Due fotografie, a distanza di dodici mesi. Due barconi identici, pieni di migranti. È la testimonianza che nulla è cambiato. Se vuole evitare nuove tragedie l’Europa non può continuare a far finta di non vedere

Giusto un anno fa, poco prima che un barcone della speranza si trasformasse nella bara di 366 eritrei e un altro colasse a picco trascinando in fondo al mare 260 profughi siriani, Massimo Sestini scattò una foto eccezionale che si conquistò la copertina dell’“Espresso”. L’immagine rifletteva tutta la tragedia che da anni si consuma uguale e terribile nel mare di Lampedusa: l’isola ormai vicina, l’imbarcazione è lasciata al suo destino dagli scafisti tornati alla base e pronti a ricominciare il loro cinico traffico di morte. A bordo uomini si stipano, donne stringono al petto il loro bambino. Un’odissea. Che però non si arresta. Anzi.

Nei giorni scorsi Sestini è tornato lì e dall’elicottero ha scattato ancora, inquadrando l’ennesimo barcone alla deriva. Sembra quello dell’anno prima, e purtroppo non lo è. È ancora più grosso, ancora più zeppo. Perché, nonostante i morti di allora, nulla è stato fatto, la vergogna si ripete, e i ragazzi di “Mare nostrum” continuano a correre in soccorso di uomini donne e bambini allo stremo delle forze: 65mila in sei mesi. E probabilmente, se non ci fossero stati domenica scorsa quei trenta migranti morti di soffocamento nella stiva di un peschereccio al largo di Pozzallo, Ragusa, un’indifferenza di comodo sarebbe tornata a coprire l’infinita tragedia di chi scappa dalla fame e dalla guerra.

Stavolta, poi c'è un'aggravante. Squisitamente politica. Mercoledì 2 luglio, in stridente coincidenza, Matteo Renzi pronunciava dinanzi al Parlamento di Strasburgo il discorso con il quale apriva ufficialmente i sei mesi di presidenza italiana del Consiglio d’Europa. Naturalmente dando spazio e attenzione alla tragedia dell’immigrazione.

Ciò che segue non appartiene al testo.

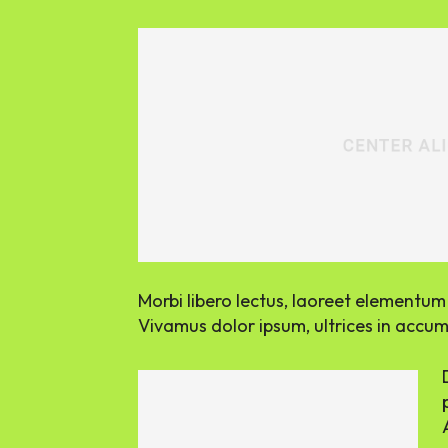
Morbi libero lectus, laoreet elementum v
Vivamus dolor ipsum, ultrices in accums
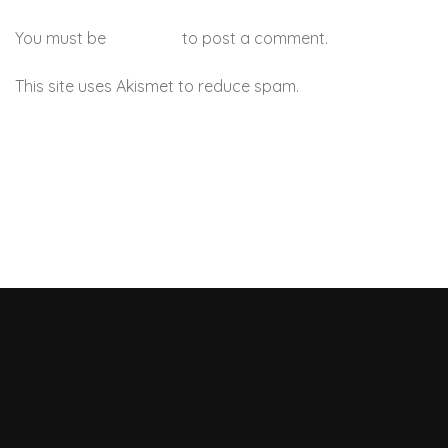
You must be
logged in
to post a comment.
This site uses Akismet to reduce spam.
Learn how your
comment data is processed.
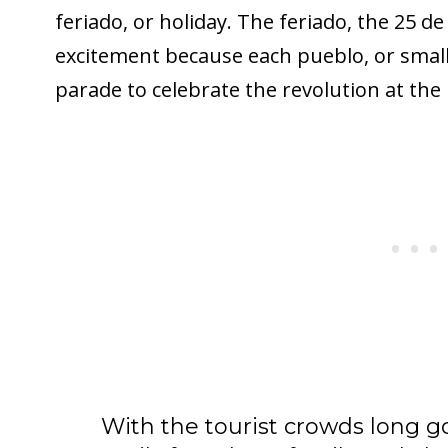
feriado, or holiday. The feriado, the 25 d
excitement because each pueblo, or smal
parade to celebrate the revolution at the
With the tourist crowds long 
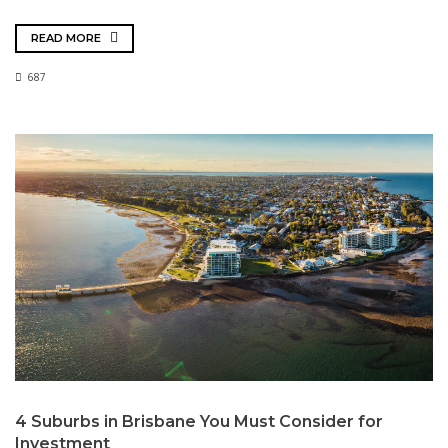
READ MORE
687
4 Suburbs in Brisbane You Must Consider for
Investment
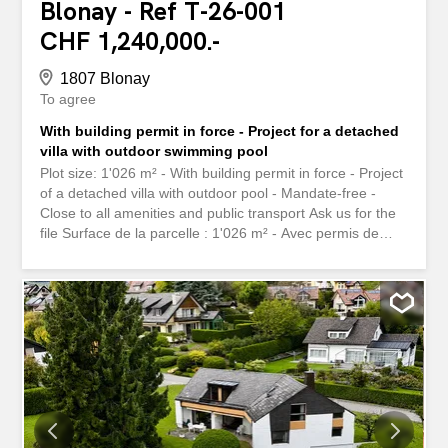
Blonay - Ref T-26-001
CHF 1,240,000.-
1807 Blonay
To agree
With building permit in force - Project for a detached
villa with outdoor swimming pool
Plot size: 1'026 m² - With building permit in force - Project
of a detached villa with outdoor pool - Mandate-free -
Close to all amenities and public transport Ask us for the
file Surface de la parcelle : 1'026 m² - Avec permis de
construire en force - Projet d'une villa individuelle avec
piscine extérieure - Libre de mandat - Proche de toutes
commodités et transports publiques Demandez-nous le
dossier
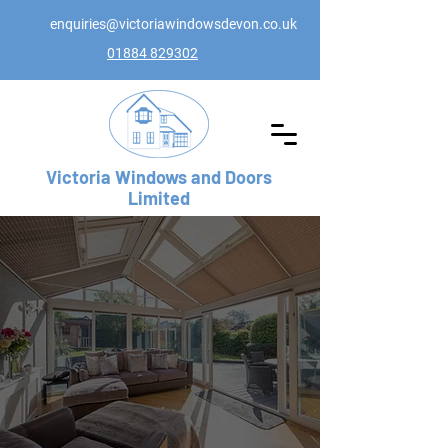
enquiries@victoriawindowsdevon.co.uk
01884 829302
Victoria Windows and Doors
Limited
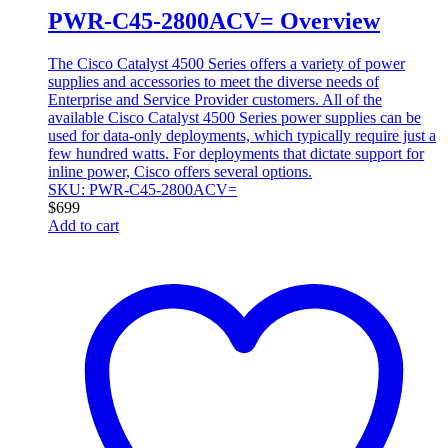
PWR-C45-2800ACV= Overview
The Cisco Catalyst 4500 Series offers a variety of power
supplies and accessories to meet the diverse needs of
Enterprise and Service Provider customers. All of the
available Cisco Catalyst 4500 Series power supplies can be
used for data-only deployments, which typically require just a
few hundred watts. For deployments that dictate support for
inline power, Cisco offers several options.
SKU: PWR-C45-2800ACV=
$
699
Add to cart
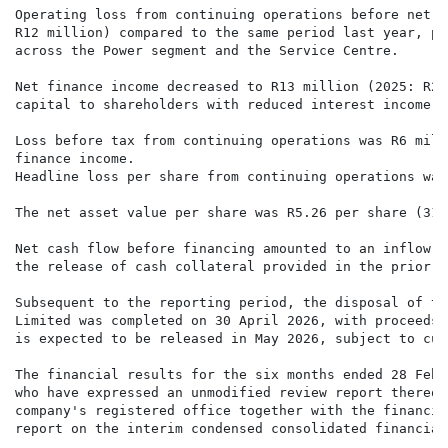
Operating loss from continuing operations before net f
R12 million) compared to the same period last year, pr
across the Power segment and the Service Centre.

Net finance income decreased to R13 million (2025: R29
capital to shareholders with reduced interest income o
Loss before tax from continuing operations was R6 mill
finance income.

Headline loss per share from continuing operations was
The net asset value per share was R5.26 per share (31 
Net cash flow before financing amounted to an inflow o
the release of cash collateral provided in the prior p
Subsequent to the reporting period, the disposal of th
Limited was completed on 30 April 2026, with proceeds 
is expected to be released in May 2026, subject to cus
The financial results for the six months ended 28 Febr
who have expressed an unmodified review report thereon
company's registered office together with the financia
report on the interim condensed consolidated financial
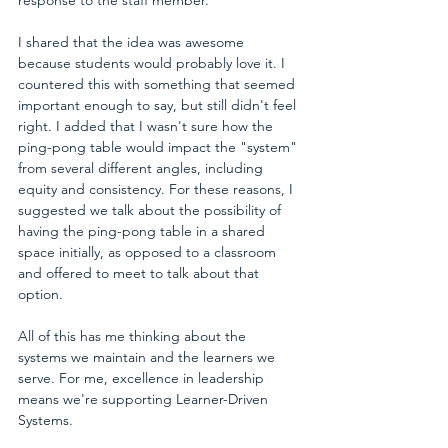
I shared that the idea was awesome 
because students would probably love it. I 
countered this with something that seemed 
important enough to say, but still didn't feel 
right. I added that I wasn't sure how the 
ping-pong table would impact the "system" 
from several different angles, including 
equity and consistency. For these reasons, I 
suggested we talk about the possibility of 
having the ping-pong table in a shared 
space initially, as opposed to a classroom 
and offered to meet to talk about that 
option.
All of this has me thinking about the 
systems we maintain and the learners we 
serve. For me, excellence in leadership 
means we're supporting Learner-Driven 
Systems.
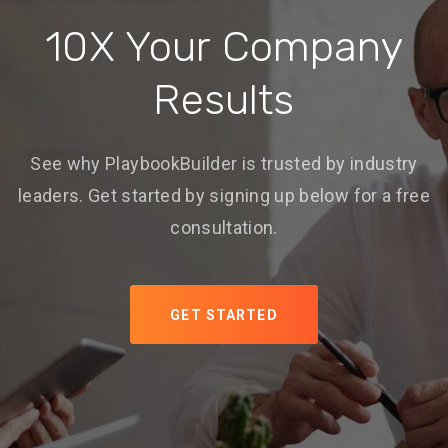
10X Your Company
Results
See why PlaybookBuilder is trusted by industry
leaders. Get started by signing up below for a free
consultation.
GET STARTED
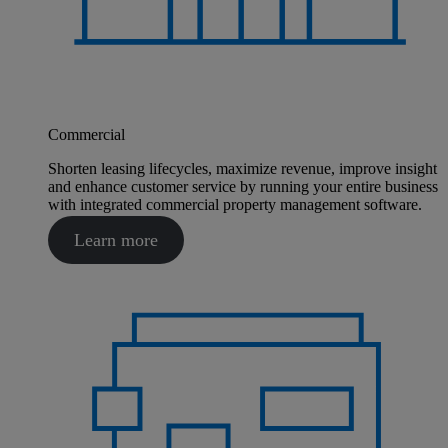
Commercial
Shorten leasing lifecycles, maximize revenue, improve insight
and enhance customer service by running your entire business
with integrated commercial property management software.
Learn more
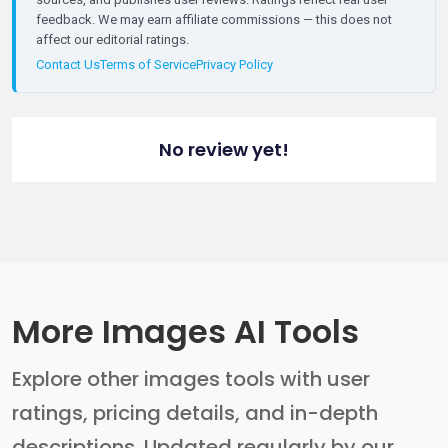
feedback. We may earn affiliate commissions — this does not
affect our editorial ratings.
Contact Us
Terms of Service
Privacy Policy
No review yet!
More Images AI Tools
Explore other images tools with user
ratings, pricing details, and in-depth
descriptions. Updated regularly by our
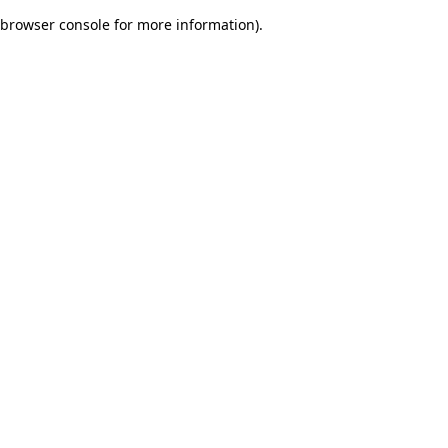
browser console for more information)
.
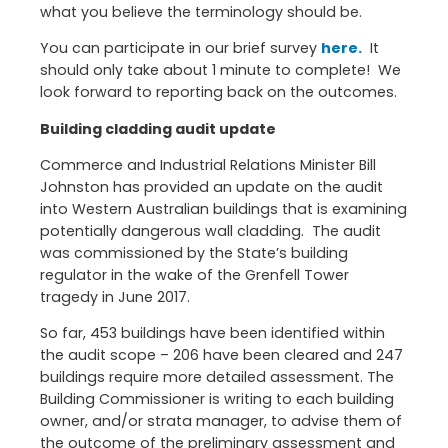
what you believe the terminology should be.
You can participate in our brief survey
here.
It
should only take about 1 minute to complete! We
look forward to reporting back on the outcomes.
Building cladding audit update
Commerce and Industrial Relations Minister Bill
Johnston has provided an update on the audit
into Western Australian buildings that is examining
potentially dangerous wall cladding. The audit
was commissioned by the State’s building
regulator in the wake of the Grenfell Tower
tragedy in June 2017.
So far, 453 buildings have been identified within
the audit scope – 206 have been cleared and 247
buildings require more detailed assessment. The
Building Commissioner is writing to each building
owner, and/or strata manager, to advise them of
the outcome of the preliminary assessment and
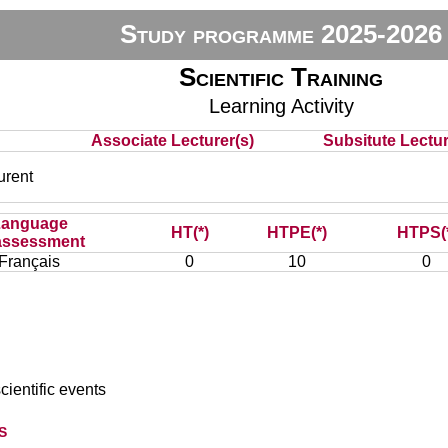
Study programme 2025-2026
Scientific Training
Learning Activity
Associate Lecturer(s)
Subsitute Lecture
rent
Language
HT(*)
HTPE(*)
HTPS(
assessment
Français
0
10
0
cientific events
s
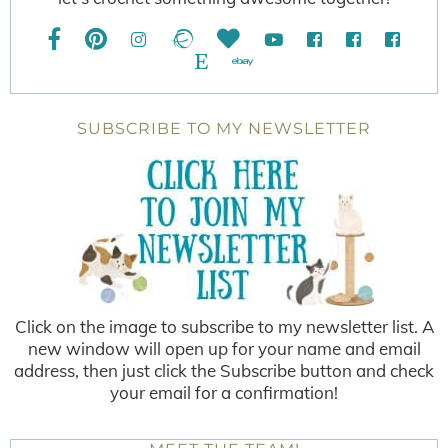
SUBSCRIBE TO MY NEWSLETTER
Click on the image to subscribe to my newsletter list. A
new window will open up for your name and email
address, then just click the Subscribe button and check
your email for a confirmation!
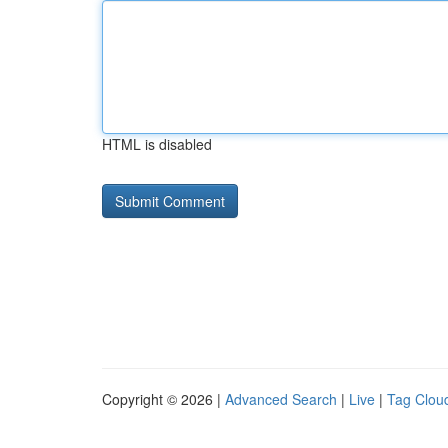
HTML is disabled
Copyright © 2026 |
Advanced Search
|
Live
|
Tag Clou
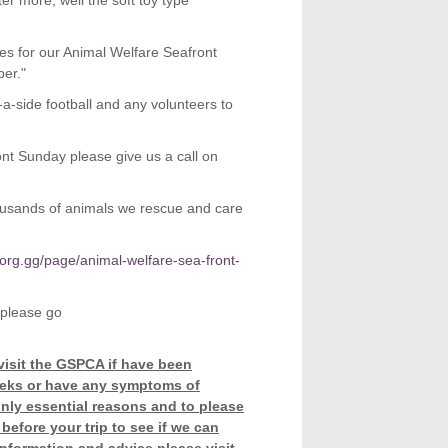
er more, well the soft toy type
zes for our Animal Welfare Seafront
er."
5-a-side football and any volunteers to
ont Sunday please give us a call on
housands of animals we rescue and care
org.gg/page/animal-welfare-sea-front-
 please go
visit the GSPCA if have been
weeks or have any symptoms of
only essential reasons and to please
before your trip to see if we can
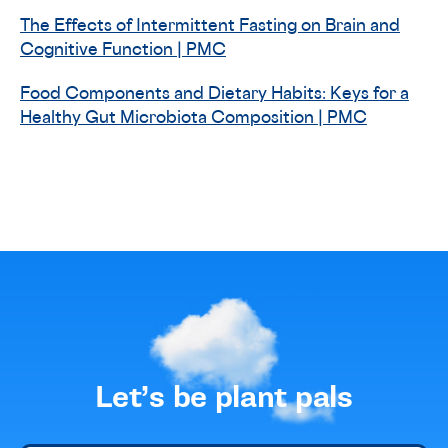
The Effects of Intermittent Fasting on Brain and
Cognitive Function | PMC
Food Components and Dietary Habits: Keys for a
Healthy Gut Microbiota Composition | PMC
Let’s be plant pals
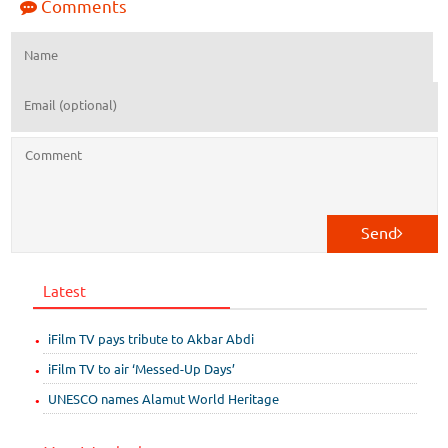
Comments
Send
Latest
iFilm TV pays tribute to Akbar Abdi
iFilm TV to air ‘Messed-Up Days’
UNESCO names Alamut World Heritage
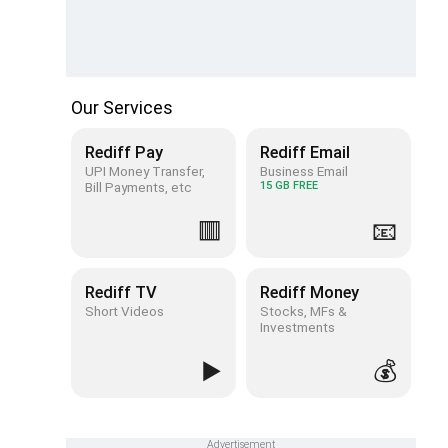
Our Services
Rediff Pay
Rediff Email
UPI Money Transfer,
Business Email
Bill Payments, etc
15 GB FREE
🟥
📧
Rediff TV
Rediff Money
Short Videos
Stocks, MFs &
Investments
▶️
💰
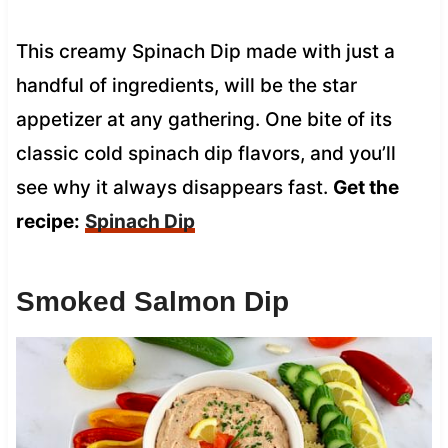
This creamy Spinach Dip made with just a
handful of ingredients, will be the star
appetizer at any gathering. One bite of its
classic cold spinach dip flavors, and you’ll
see why it always disappears fast.
Get the
recipe:
Spinach Dip
Smoked Salmon Dip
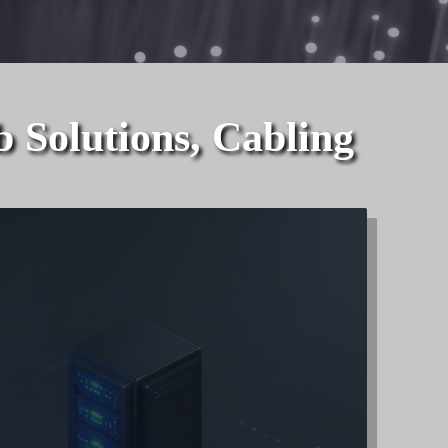
lutions, Cabling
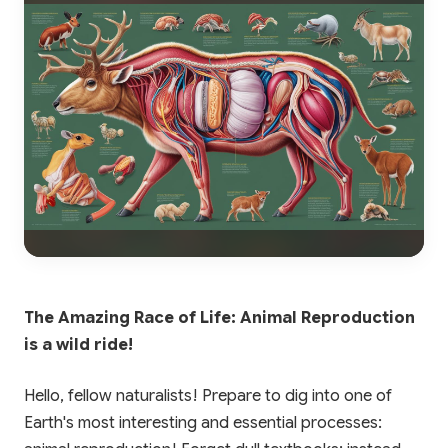
The Amazing Race of Life: Animal Reproduction
is a wild ride!
Hello, fellow naturalists! Prepare to dig into one of
Earth's most interesting and essential processes:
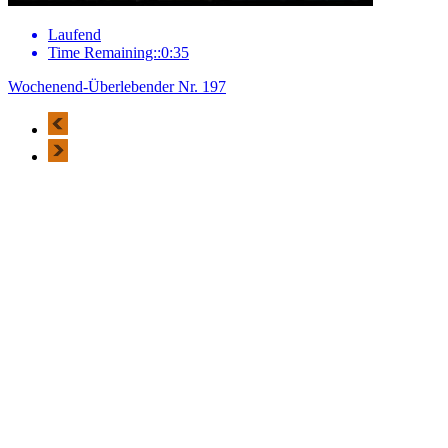
Laufend
Time Remaining::0:35
Wochenend-Überlebender Nr. 197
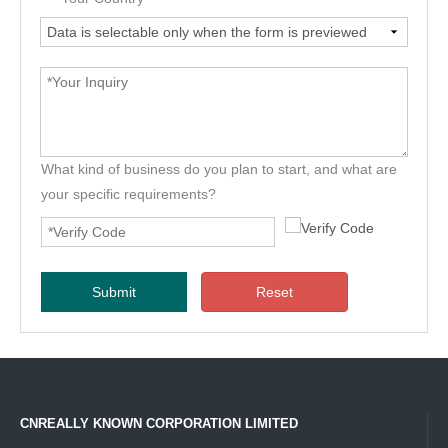
What kind of business do you plan to start, and what are
your specific requirements?
Submit
Reset
CNREALLY KNOWN CORPORATION LIMITED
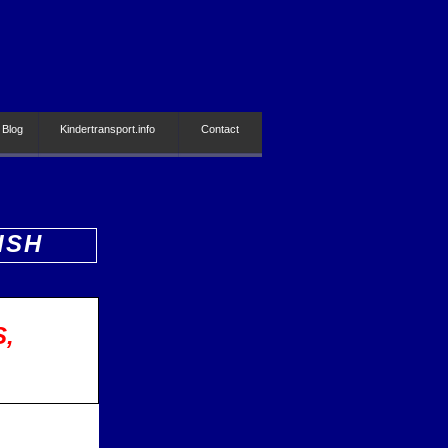
 Blog
Kindertransport.info
Contact
ISH
S,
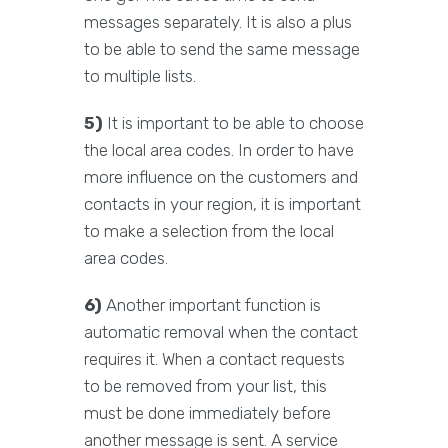
messages separately. It is also a plus
to be able to send the same message
to multiple lists.
5)
It is important to be able to choose
the local area codes. In order to have
more influence on the customers and
contacts in your region, it is important
to make a selection from the local
area codes.
6)
Another important function is
automatic removal when the contact
requires it. When a contact requests
to be removed from your list, this
must be done immediately before
another message is sent. A service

Non si può più fare finta di niente: la nuova Europa nata a fine maggio è chiamata alla sua prima importante sfida unitaria; l’Italia a dimostrare che finalmente conta nel club europeo.

Finora gli esordi sono stati miseri assai. Il dopo elezioni è trascorso in defatiganti trattative su nomine e posti - con un balletto che guarda poco all’Europa e molto a faccende domestiche - e per uno straccio di flessibilità in più nei conti. Per il resto, prima e dopo il voto l’Europa si è voltata dall’altra parte. Lasciandoci soli.

L'organismo che dovrebbe fare qualcosa, Frontex, ha sede a Varsavia, a duemila chilometri dal teatro della tragedia, e anche da quello che fa e non fa sembra guardare più al nord che al sud del Continente: l’80 per cento del suo tempo e delle sue risorse è speso a controllare le frontiere dell’est europeo, l’area balcanica, gli aeroporti; i fondi a disposizione  sono poco rispetto a quello che spende da sola la Marina italiana (perennemente a rischio tagli da spending review). La crisi economica, inoltre, ha reso l’emergenza più acuta, e la necessità di una politica condivisa più stringente: prima erano gli stessi paesi forti - Germania in testa - a chiedere braccia; ora non sanno più che farsene e la loro unica speranza è che i migranti di Lampedusa se ne restino buoni e zitti qui, che non arrivino mai fino a casa loro.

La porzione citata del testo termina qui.